> **TASK STATEMENT**
Where does the string "moyen" occur in the records below? Copy every line that holds it.

(Items listed in a dataset)
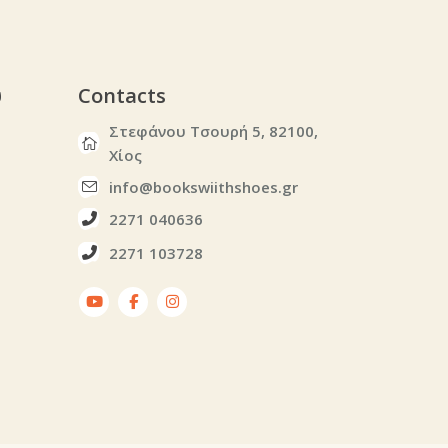
υ
Contacts
Στεφάνου Τσουρή 5, 82100,
Χίος
info@bookswiithshoes.gr
2271 040636
2271 103728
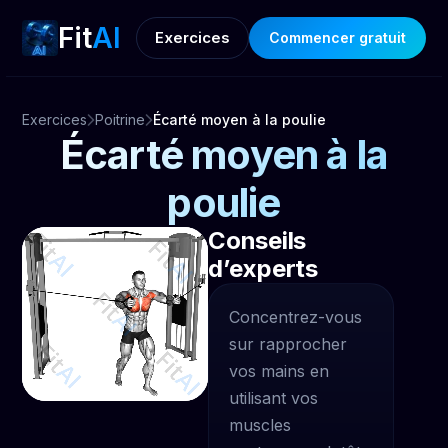
Fit
AI
Exercices
Commencer gratuit
Exercices
Poitrine
Écarté moyen à la poulie
Écarté moyen à la
poulie
Conseils
d’experts
Concentrez-vous
sur rapprocher
vos mains en
utilisant vos
muscles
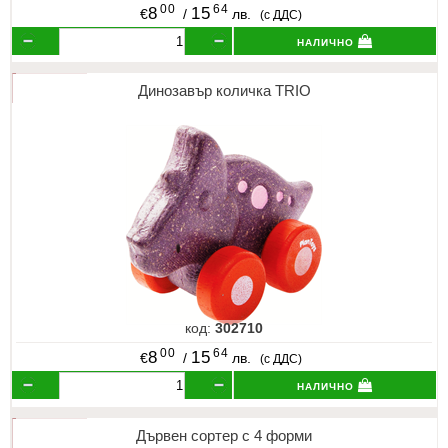
00
64
8
15
€
/
лв.
(с ДДС)
налично
Динозавър количка TRIO
код:
302710
00
64
8
15
€
/
лв.
(с ДДС)
налично
Дървен сортер с 4 форми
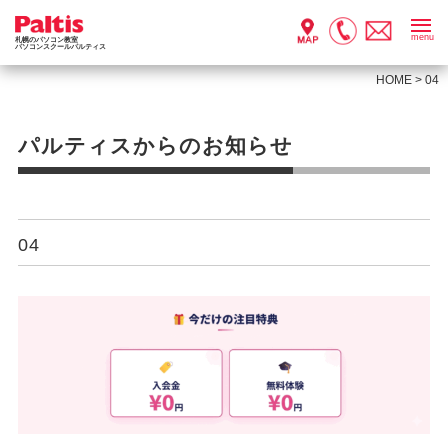
menu
札幌のパソコン教室
パソコンスクールパルティス
HOME
>
04
パルティスからのお知らせ
04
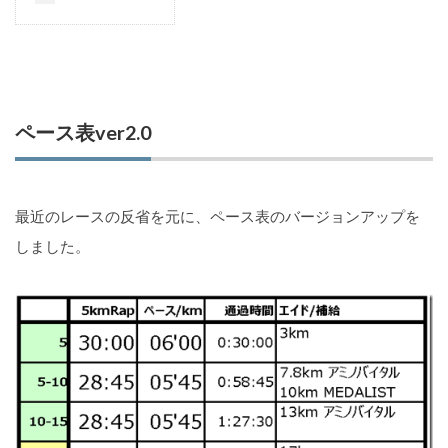
ペース表ver2.0
最近のレースの反省を元に、ペース表のバージョンアップを
しました。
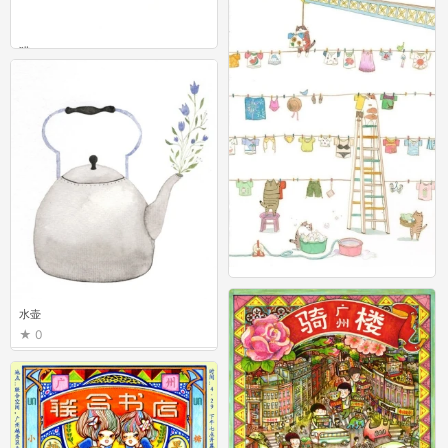
猫
0
猫
15
水壶
0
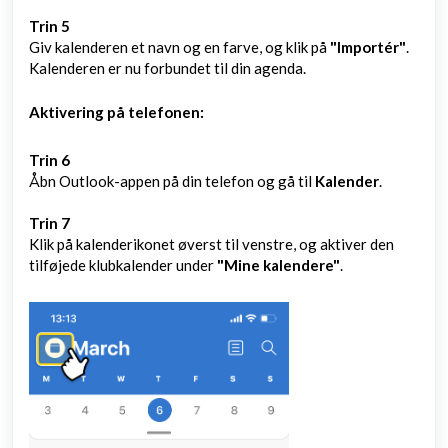
Trin 5
Giv kalenderen et navn og en farve, og klik på
"Importér"
.
Kalenderen er nu forbundet til din agenda.
Aktivering på telefonen:
Trin 6
Åbn Outlook-appen på din telefon og gå til
Kalender
.
Trin 7
Klik på kalenderikonet øverst til venstre, og aktiver den
tilføjede klubkalender under
"Mine kalendere"
.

> **ANSWER BELOW**
Écarté moyen à la poulie
Écarté moyen à la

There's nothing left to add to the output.